In Alaska, there are appellate courts and trial courts, and each has two levels.  The appellate courts consist of the Court of Appeals and the Alaska Supreme Court.  The trial courts are divided into Superior Courts and District Courts.

There are four judicial districts in Alaska and each has a Superior Court that is the general jurisdiction trial court.  The district boundaries are defined by statute.  The Superior Courts preside over criminal felony, civil, domestic relations, divorce, juvenile delinquency, child abuse, guardianship cases, and may act as an appellate court for District Court criminal and civil cases.

Each judicial district also has a District Court, and the Alaska Supreme Court decides how many district court judges there should be in a district.  District Courts are responsible for hearing cases on misdemeanors, violations, offenses, felony preliminary hearings, civil court cases involving amounts up to $100,000, small claims cases, domestic violence cases, and inquests.
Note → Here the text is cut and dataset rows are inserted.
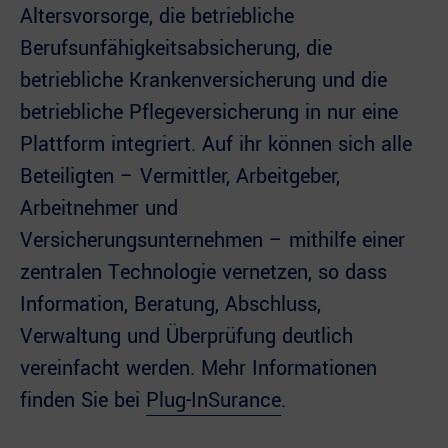
Altersvorsorge, die betriebliche
Berufsunfähigkeitsabsicherung, die
betriebliche Krankenversicherung und die
betriebliche Pflegeversicherung in nur eine
Plattform integriert. Auf ihr können sich alle
Beteiligten – Vermittler, Arbeitgeber,
Arbeitnehmer und
Versicherungsunternehmen – mithilfe einer
zentralen Technologie vernetzen, so dass
Information, Beratung, Abschluss,
Verwaltung und Überprüfung deutlich
vereinfacht werden. Mehr Informationen
finden Sie bei
Plug-InSurance
.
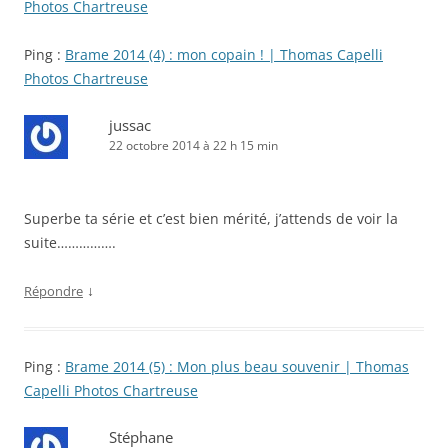
Photos Chartreuse
Ping :
Brame 2014 (4) : mon copain ! | Thomas Capelli
Photos Chartreuse
jussac
22 octobre 2014 à 22 h 15 min
Superbe ta série et c’est bien mérité, j’attends de voir la
suite…………….
↓
Répondre
Ping :
Brame 2014 (5) : Mon plus beau souvenir | Thomas
Capelli Photos Chartreuse
Stéphane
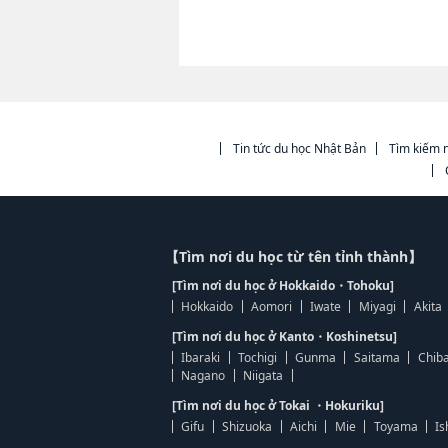
Tin tức du học Nhật Bản
Tìm kiếm n
【Tìm nơi du học từ tên tỉnh thành】
[Tìm nơi du học ở Hokkaido・Tohoku]
Hokkaido
Aomori
Iwate
Miyagi
Akita
[Tìm nơi du học ở Kanto・Koshinetsu]
Ibaraki
Tochigi
Gunma
Saitama
Chib
Nagano
Niigata
[Tìm nơi du học ở Tokai ・Hokuriku]
Gifu
Shizuoka
Aichi
Mie
Toyama
Is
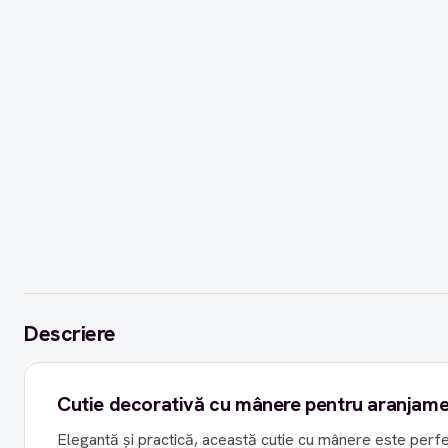
Descriere
Cutie decorativă cu mânere pentru aranjame
Elegantă și practică, această cutie cu mânere este perf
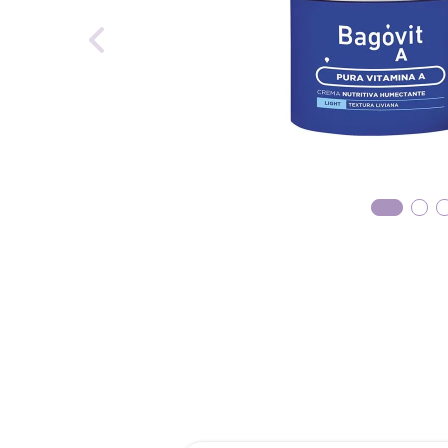
reti
tint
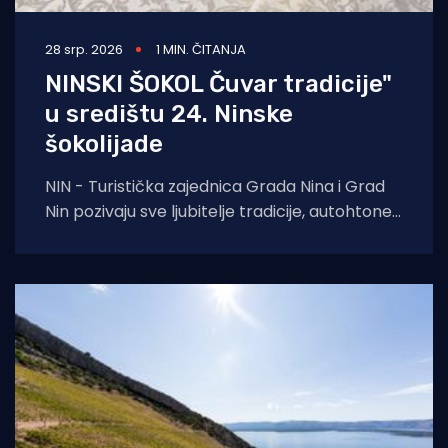
28 srp. 2026
1 MIN. ČITANJA
NINSKI ŠOKOL Čuvar tradicije"
u središtu 24. Ninske
šokolijade
NIN - Turistička zajednica Grada Nina i Grad
Nin pozivaju sve ljubitelje tradicije, autohtone
gastronomije i dalmatinske baštine na 24.
Ninsku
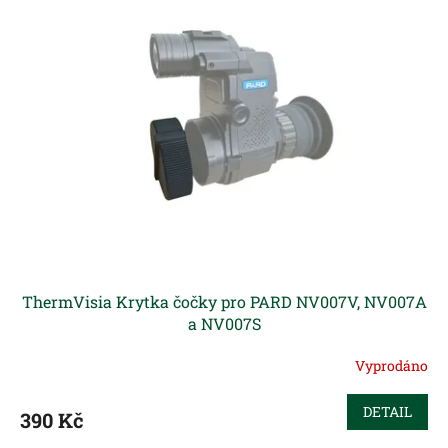
r
p
o
i
d
s
u
p
k
r
t
o
ů
d
u
k
t
ů
ThermVisia Krytka čočky pro PARD NV007V, NV007A
a NV007S
Vyprodáno
DETAIL
390 Kč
In areas that do not have full-time district court judges, the district may use Magistrates.  A Magistrate’s authority is more limited than that of a District Court judge, and he or she may hear traffic cases, municipal ordinances, criminal misdemeanors, civil cases under $10,000, and in felony criminal cases may preside over preliminary hearings.  Magistrates also assist the District Court with routine matters in metropolitan areas.

Alaska provides one of the best online resources for court searches of any state in the U.S.: The Alaska CourtView Trial Court Index.  Start there to search District Court and Superior Court civil and criminal records, as well as divorces, real estate, small claims, and probate and conservatorship cases.